Hi, I just recently brought home Luna, and she has settled into her new cage quite well. I bought the Super Pet Habitat Defined Rabbit Cage (http://www.amazon.com/Super-Pet-Habitat-Defined-Rabbit/dp/B001TI8LOY), and have taken out the second level completely. The sides are plastic for about 7 inches, then cage bars. The first night she was here, she tried to climb up but slipped down the plastic. I'm just worried that as she gets bigger, it will become easier for her to reach the bars and potentially climb out. Other posts have mentioned coroplast, plexiglass, or netting to prevent climbing. I was wondering which would be best. I have netting already, but I don't know if that would completely prevent her from climbing up the sides.

Thanks!


----------



## silvercat (Oct 24, 2008)

I'm not sure what you mean by netting. Could she try to climb that or get caught in it?

I would suggest getting some coroplast to run along the sides to prevent climbing. If you can't find coroplast you could used some plastic placemats from the dollarstore (that's what I used in my first barred cage, just zip tie them to the bars)


----------



## shaelikestaquitos (Feb 2, 2010)

I have a question... because often hedgehogs only try to escape when they are restless. Do you have a wheel in her cage for her? If so, what type is it?


----------



## Kendra (Apr 1, 2012)

When I say netting, I mean like mosquito netting. I've seen it mentioned, but I was skeptical and I think I'll go with the coroplast instead.

She has a CSBW that she loves. She just tried to climb up, I think, because she was exploring her new cage. She hasn't done it since, but I want to be extra safe.


----------



## shaelikestaquitos (Feb 2, 2010)

Kendra said:


> When I say netting, I mean like mosquito netting. I've seen it mentioned, but I was skeptical and I think I'll go with the coroplast instead.
> 
> She has a CSBW that she loves. She just tried to climb up, I think, because she was exploring her new cage. She hasn't done it since, but I want to be extra safe.

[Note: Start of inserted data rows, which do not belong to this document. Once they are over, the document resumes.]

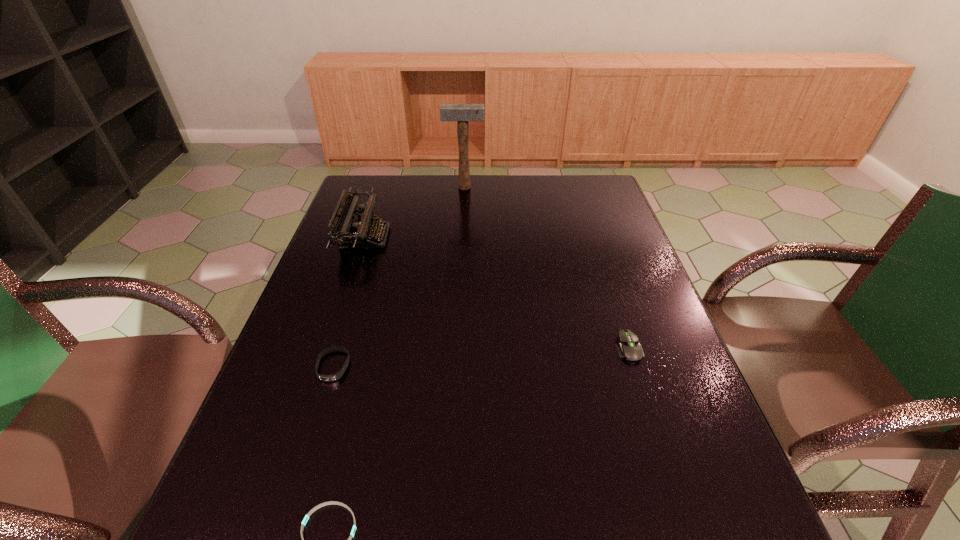 This screenshot has height=540, width=960. I want to click on vacant space that's between the farther wristband and the second tallest object, so click(348, 302).

Find the location of a particular element. The width and height of the screenshot is (960, 540). vacant area between the typewriter and the tallest object is located at coordinates (415, 212).

The width and height of the screenshot is (960, 540). Identify the location of free space between the taller wristband and the tallest object. (398, 276).

Find the location of `free point between the second tallest object and the taller wristband`. free point between the second tallest object and the taller wristband is located at coordinates (348, 302).

Where is `free point between the farther wristband and the mallet`? free point between the farther wristband and the mallet is located at coordinates (398, 276).

This screenshot has width=960, height=540. In order to click on vacant area between the computer mouse and the taller wristband in this screenshot , I will do `click(481, 357)`.

Locate an element on the screen. This screenshot has height=540, width=960. the third closest object to the taller wristband is located at coordinates pyautogui.click(x=629, y=347).

Choose which object is the nearest neighbor to the tallest object. Please provide its 2D coordinates. Your answer should be formatted as a tuple, i.e. [(x, y)], where the tuple contains the x and y coordinates of a point satisfying the conditions above.

[(348, 230)]

This screenshot has height=540, width=960. Find the location of `free spot that satisfies the following two spatial constraints: 1. on the typing side of the typewriter; 2. on the back side of the computer mouse`. free spot that satisfies the following two spatial constraints: 1. on the typing side of the typewriter; 2. on the back side of the computer mouse is located at coordinates (328, 348).

This screenshot has height=540, width=960. In order to click on free spot that satisfies the following two spatial constraints: 1. on the typing side of the computer mouse; 2. on the left side of the second tallest object in this screenshot , I will do `click(328, 348)`.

Yeah, netting would probably help with the climbing :lol:

Ahh okay. Well, she must be one curious girl ^_^ Maybe give her some "out" time in a hedgie proofed bathroom or something to burn off some extra energy?


----------



## Kendra (Apr 1, 2012)

She spends a lot of time out in my living room while I'm watching TV or doing school work. She loves to walk around and explore for about ten minutes before she gets tired and goes to sleep. I find she sleeps all day in her cage, then is active when we have playtime, and then sleeps again. Works for me, I never have to worry about her being bored in her cage


----------